DESCRIPTION OF SYMBOLS 10 Pneumatic tire 14 Circumferential main groove 16 Horizontal main groove 18 Land part 20 Protrusion

Claims (7)

A pneumatic tire provided with a plurality of land portions partitioned by a circumferential main groove and a horizontal main groove on a tread,
On the side wall on the circumferential main groove side of the land portion, at least a protrusion extending in the groove bottom direction from the tread surface at the time of a new article is formed so as not to protrude from the kicking end of the land portion,
The protrusion has a projecting dimension toward the circumferential main groove side gradually reduced toward the groove bottom,
The tire circumferential center line of the protrusion is located within a range of 8.3 to 18.8% of the length in the tire circumferential direction of the side wall from the kicking end of the land portion toward the stepping end,
The lower limit of the length of the portion connected to the side wall of the protrusion when the land portion is viewed from the tread side is set to 4.1% or more of the length of the side wall in the tire circumferential direction.
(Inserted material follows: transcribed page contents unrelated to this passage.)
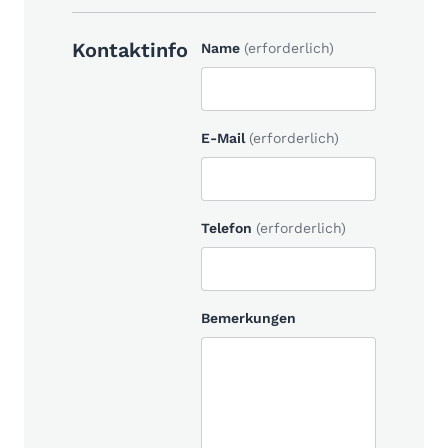
Kontaktinfo
Name
(erforderlich)
E-Mail
(erforderlich)
Telefon
(erforderlich)
Bemerkungen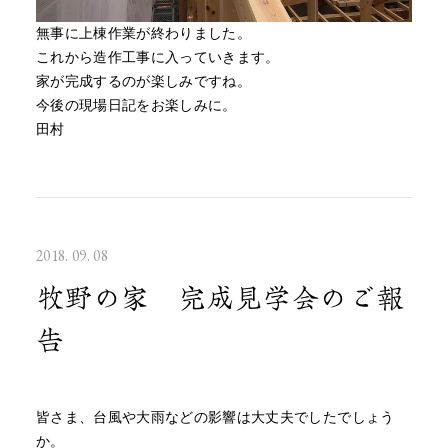
無事に上棟作業が終わりました。
これから造作工事に入っていきます。
家が完成するのが楽しみですね。
今後の現場日記をお楽しみに。
田村
2018. 09. 08
牧野の家 完成見学会のご報
告
皆さま、台風や大雨などの影響は大丈夫でしたでしょう
か。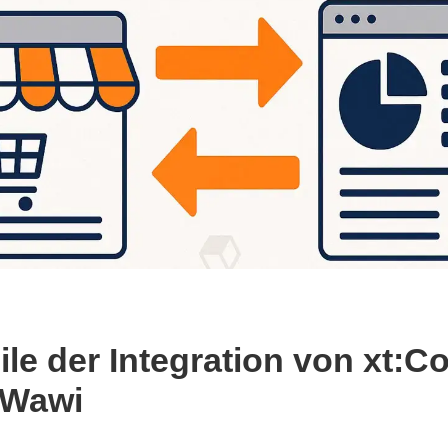
eile der Integration von xt
-Wawi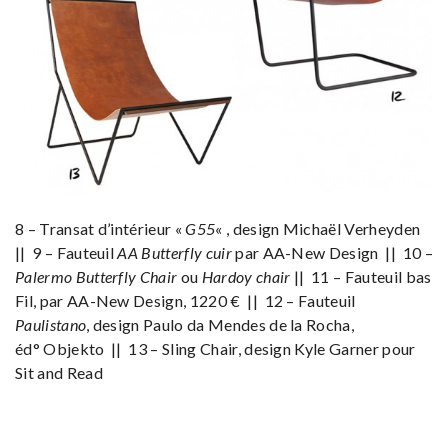
8 – Transat d’intérieur «
G55
« , design Michaël Verheyden
|| 9 – Fauteuil
AA Butterfly cuir
par AA-New Design || 10 –
Palermo Butterfly Chair
ou
Hardoy chair
|| 11 – Fauteuil bas
Fil, par AA-New Design, 1220 € || 12 – Fauteuil
Paulistano
, design Paulo da Mendes de la Rocha,
éd° Objekto || 13 – Sling Chair, design Kyle Garner pour
Sit and Read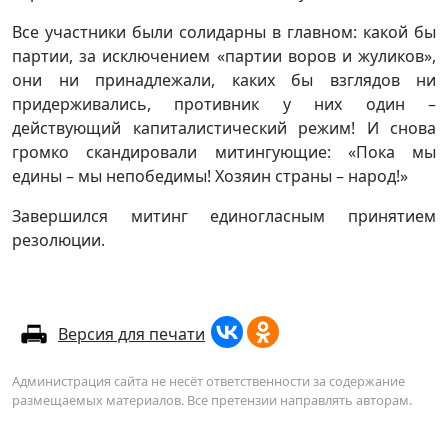
Все участники были солидарны в главном: какой бы
партии, за исключением «партии воров и жуликов»,
они ни принадлежали, каких бы взглядов ни
придерживались, противник у них один –
действующий капиталистический режим! И снова
громко скандировали митингующие: «Пока мы
едины – мы непобедимы! Хозяин страны – народ!»
Завершился митинг единогласным принятием
резолюции.
Версия для печати
Администрация сайта не несёт ответственности за содержание
размещаемых материалов. Все претензии направлять авторам.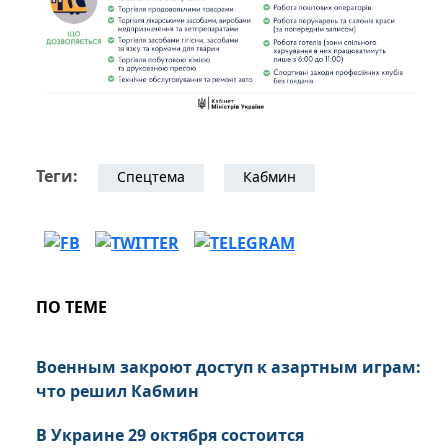
Теги:
Спецтема
Кабмин
ПО ТЕМЕ
Военным закроют доступ к азартным играм:
что решил Кабмин
В Украине 29 октября состоится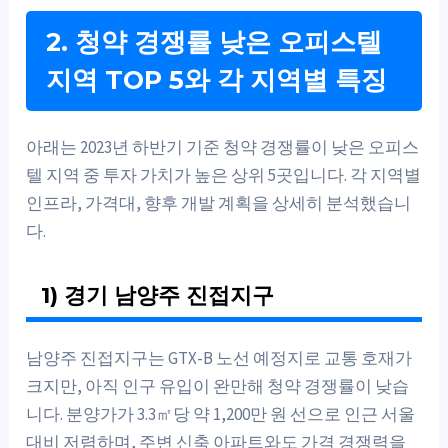
2. 청약 경쟁률 낮은 오피스텔
지역 TOP 5와 각 지역별 특징
아래는 2023년 하반기 기준 청약 경쟁률이 낮은 오피스
텔 지역 중 투자 가치가 높은 상위 5곳입니다. 각 지역별
인프라, 가격대, 향후 개발 계획을 상세히 분석했습니
다.
1) 경기 남양주 진접지구
남양주 진접지구는 GTX-B 노선 예정지로 교통 호재가
크지만, 아직 인구 유입이 완만해 청약 경쟁률이 낮습
니다. 분양가가 3.3㎡당 약 1,200만 원 선으로 인근 서울
대비 저렴하며, 주변 신축 아파트와도 가격 경쟁력을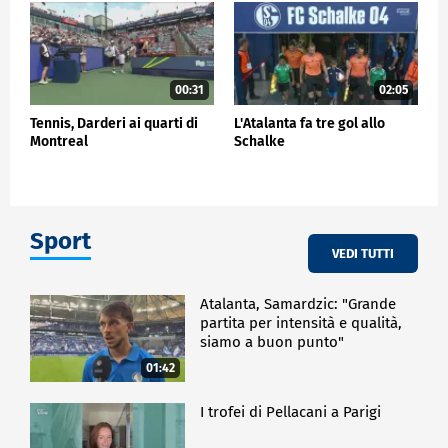
00:31
02:05
Tennis, Darderi ai quarti di
L'Atalanta fa tre gol allo
Montreal
Schalke
Sport
VEDI TUTTI
Atalanta, Samardzic: "Grande
partita per intensità e qualità,
siamo a buon punto"
01:42
I trofei di Pellacani a Parigi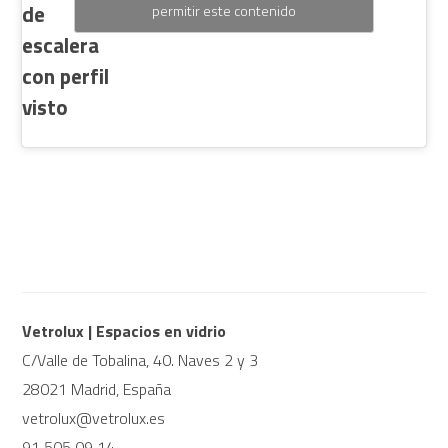
de
permitir este contenido
escalera
con perfil
visto
Vetrolux | Espacios en vidrio
C/Valle de Tobalina, 40. Naves 2 y 3
28021 Madrid, España
vetrolux@vetrolux.es
91 505 09 14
Pneumatic tire characterized by. The land portion kicking end is inclined at an angle of 15 ° or more with respect to the tire axial direction, and the protrusion is formed only on the acute angle portion side when the land portion is viewed from the tread surface side. The pneumatic tire according to claim 1, wherein the pneumatic tire is not formed on a portion side. The protrusion extends from the tread surface toward the groove bottom, and the length dimension of the protrusion measured from the tread surface toward the groove bottom when new is set to 50% or more of the height dimension of the land portion. The pneumatic tire according to claim 1 or 2, characterized by the above-mentioned. A pneumatic tire comprising a plurality of land portions partitioned by a circumferential main groove and a horizontal main groove in a tread, wherein the land portion is divided into a plurality of small land portions by a sipe that crosses the tire width direction,
On the side wall on the circumferential main groove side of the small land portion, at least a protrusion extending in the groove bottom direction from the tread surface when new is formed so as not to protrude from the kicking end of the small land portion,
The tire circumferential center line of the protrusion is located within a range of 8.3 to 18.8% of the length in the tire circumferential direction of the side wall from the kicking end to the stepping end of the small land portion,
The length of the portion connected to the side wall of the projection when the small land portion is viewed from the tread side is set to 4.1% or more of the length in the tire circumferential direction of the side wall, A pneumatic tire characterized by that. The kicking end of the small land portion is inclined at an angle of 15 ° or more with respect to the tire axial direction, and the protrusion is formed only on the acute angle portion side when the small land portion is viewed from the tread side. The pneumatic tire according to claim 4, wherein the pneumatic tire is not formed on the obtuse angle side. The length dimension of the said protrusion measured from the tread surface at the time of a new article to a groove bottom direction is set to 50% or more of the height dimension of the said small land part, The Claim 4 or Claim 5 characterized by the above-mentioned. The described pneumatic tire. The protrusion dimension of the protrusion toward the circumferential main groove is set to 10% or more and less than 50% of the groove width of the circumferential main groove. The pneumatic tire according to item 1.